I'm 26 and have suffered from anxiety since infancy, literally. I was a sad, fussy baby, a shy child, and grew up depressed and anxious. As a teen, I moved a lot and suffered from feeling left out of existing cliques. I often dreamt of killing myself or at least dying in my sleep. All the while, I focused all my time and energy onto getting perfect grades and excelling at sports (I graduated second in my class behind the principal's son).

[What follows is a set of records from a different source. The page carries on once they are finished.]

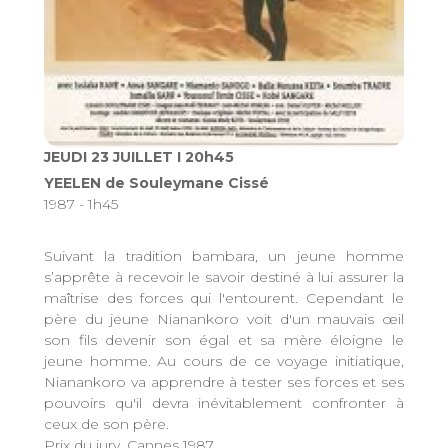
JEUDI 23 JUILLET I 20h45
YEELEN de Souleymane Cissé
1987 - 1h45
Suivant la tradition bambara, un jeune homme
s’apprête à recevoir le savoir destiné à lui assurer la
maîtrise des forces qui l'entourent. Cependant le
père du jeune Nianankoro voit d'un mauvais œil
son fils devenir son égal et sa mère éloigne le
jeune homme. Au cours de ce voyage initiatique,
Nianankoro va apprendre à tester ses forces et ses
pouvoirs qu'il devra inévitablement confronter à
ceux de son père.
Prix du jury, Cannes 1987.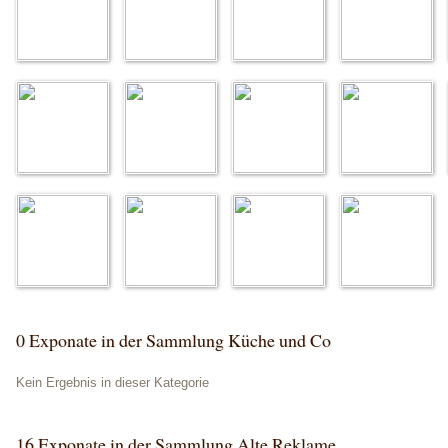
0 Exponate in der Sammlung Küche und Co
Kein Ergebnis in dieser Kategorie
16 Exponate in der Sammlung Alte Reklame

Then, during my college years, I let go of much of my perfectionism and came into my own. I became more comfortable and confident in myself and truly began lightening up and making more friends. At times, however, I still suffered from severe anxiety attacks, as I have my entire life. I decided to try Paxil after an extremely rough patch in my life, but only stayed on it a few months, as it made me feel cloudy, apathetic, and not disconnected from reality.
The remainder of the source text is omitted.